“… likes linking, hates re-inventing…” (Care homes and volunteers)

The title of this post is taken from my Twitter bio and is something i’m keen to put into practice when I can. If there is a good idea or good project out there, let others know about it, don’t go off and set up something in competition or with similar aims.

This is a little late, but fills in some of what i’ve been doing on Connecting Care during the latter part of March (after coming back from #14NTC, which I know i’ve STILL not blogged about!).

IT in Care Home

IT Facilities for residents at Oakland Village – Swadlincote

One of the other projects alongside ours in the DoH Innovation, Excellence and Strategic Development programme is being delivered in 5 CCG areas by NCVO to link the work of local volunteer centres with care homes in their area. They are conducting research and developing pathways for volunteers to offer their skills to support the work and the residents. More details about the project and a list of the 12 care homes are here.)

In addition to traditional volunteering activities, we were keen to link with their work and find out the level of interest in the role of Digital Volunteers, both by the staff and residents of the care homes and as a skillset offered from the volunteer centres.

We attended all three of the NCVO events in Westminster, Oldham and Swadlincote, also at the joint event with My Home Life and CSV. The clear message heard from care homes was that more could be done with new technology, to offer digital skills support and to provide ways to supplement the role of Activities Co-ordinators in the care homes with suitable volunteers. This backs up the evidence we have seen from the care homes we have visited on Connecting Care. They are starting to see the importance of Tablet PCs and the place of these for art based activities, for reminicense and for communication with distant family members, but capacity to use them is often squeezed and (rightly) a secondary place to provision of support to residents. Something that volunteers may be able to help with.

I’d like to see the role of Social Care Digital Champions promoted (one for Digital Unite or Tinder a Foundation?). Of course there is the need to keep the main IT systems of the care home working, suitable equipment being in place and having good Wi-fi access … but that’s a topic for another blog post!

Beside the seaside…

One of the care homes we are working with on Connecting Care is in the seaside town of Bognor Regis. On Thursday we paid a return visit to see how they are getting on with the actions from our first meeting.

It was great to hear of the positive steps they are taking such as their new website, about their activities co-ordinator who is using YouTube to show interesting video clips requested by the residents and that they are exploring activities to use on a Tablet PC.  They have even found a volunteer to look after any day to day technical issues they have with the office computers.

However it was the simple and affordable changes to the technology they use that are making the most difference.

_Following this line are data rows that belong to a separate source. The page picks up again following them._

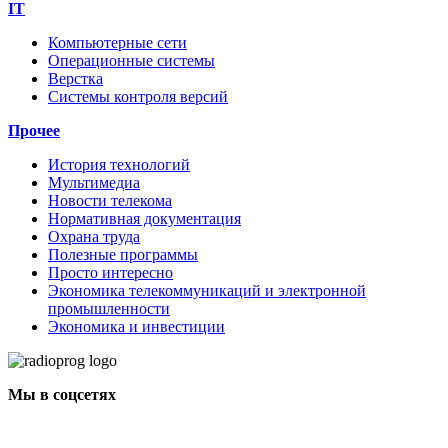
IT
Компьютерные сети
Операционные системы
Верстка
Системы контроля версий
Прочее
История технологий
Мультимедиа
Новости телекома
Нормативная документация
Охрана труда
Полезные программы
Просто интересно
Экономика телекоммуникаций и электронной
промышленности
Экономика и инвестиции
Мы в соцсетях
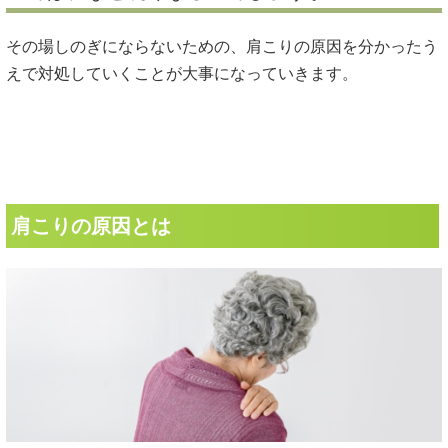
その場しのぎにならないための、肩こりの原因を分かったう
えで対処していくことが大事になっていきます。
肩こりの原因とは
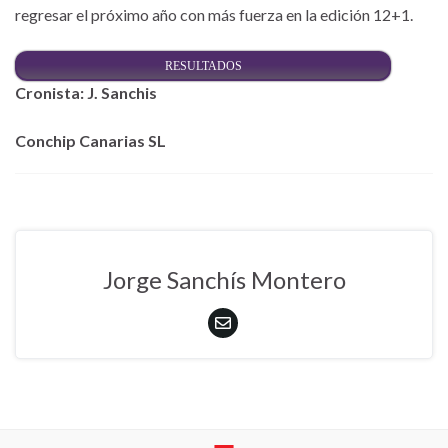
regresar el próximo año con más fuerza en la edición 12+1.
RESULTADOS
Cronista: J. Sanchis
Conchip Canarias SL
Jorge Sanchís Montero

  •  for £15 they bought an HDMI lead so that they can hook up a laptop to the large screen TV on the wall, this really has transformed the way they use this TV and the range of media that the residents can watch.
  • for less than that (£0) we set up a Box.com account for file sharing between the computers located in the building and with the committee members at home. Previously files were shared around on USB sticks and by e-mail attachments often resulting in delays, frustration, security risks and wasted time due to version control problems.

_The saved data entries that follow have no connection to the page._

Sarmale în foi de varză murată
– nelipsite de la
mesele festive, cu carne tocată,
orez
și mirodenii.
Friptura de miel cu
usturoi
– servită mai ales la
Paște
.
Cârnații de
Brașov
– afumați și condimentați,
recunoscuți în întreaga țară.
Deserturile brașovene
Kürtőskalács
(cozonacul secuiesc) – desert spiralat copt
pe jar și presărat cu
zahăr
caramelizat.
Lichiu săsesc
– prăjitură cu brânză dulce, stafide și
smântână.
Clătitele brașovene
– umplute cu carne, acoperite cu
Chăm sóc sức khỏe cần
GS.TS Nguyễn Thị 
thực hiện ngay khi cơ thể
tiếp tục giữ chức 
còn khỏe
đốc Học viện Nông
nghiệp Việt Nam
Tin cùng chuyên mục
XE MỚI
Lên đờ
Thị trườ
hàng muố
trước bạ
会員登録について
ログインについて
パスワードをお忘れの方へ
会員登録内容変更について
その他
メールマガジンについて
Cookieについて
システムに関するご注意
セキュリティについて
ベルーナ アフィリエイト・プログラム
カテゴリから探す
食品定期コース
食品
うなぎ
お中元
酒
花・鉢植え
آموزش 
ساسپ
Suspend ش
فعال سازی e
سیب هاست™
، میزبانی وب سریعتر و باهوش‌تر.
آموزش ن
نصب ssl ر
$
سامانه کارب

So these two very simple changes have enabled them to offer better digital facilities to residents and to work in a more efficient way… thus meaning they could have more time with their residents.

Good use of technology is inspiring

I’m not sure about awards ceremonies. There is something that makes me think, “how can that be the best example of a thing?” or “are they really the most significant person?”. What about all those other undiscovered examples of splendid ideas or good projects just getting on with it and not getting a certificate or a cut glass trophy. Some awards also seem to be just about the glitzy ceremony after which the ideas and innovations fade back into the shadows. However I do think the Technology 4 Good awards (now in their 4th year) strive to be different.

The awards were launched on Tuesday this week in the BT Tower at a lunchtime get together which showcased some of the winners from previous years. It’s really helpful to see how ideas and initiatives such as the Dyslexia Global AutoCorrect software from LexAble and Lifelites have progressed and changed lives. It’s a great way to hear people’s stories and to learn from what they do and how they use technology. The @tech4goodawards twitter feed will be featuring some of these previous winners over the next few weeks. I was also reminded that I must go back and see Anne at StartpointSK6 in Stockport for another Fish and Chip lunch!

Mark Walker explained the life cycle of the awards which will feature a Viewing Event in May to meet the short listed entries and then the Inspiration Afternoon (awards) in July. There is also a Showcase Event planned for later in the year to see anTechnology 4 Good Awardsd find out more from the winners.

This process is truly about how technology can be used for good, so it’s right that a wide cross section of the voluntary sector get the chance to see these great ideas and to learn and be inspired by their great work.

Even the awards (pictured here), constructed from recycled computer parts are amazing!

Nominations in the 7 categories are now open on the website and close on 6th May, I’m sure there are some great ideas out there just waiting to be shared.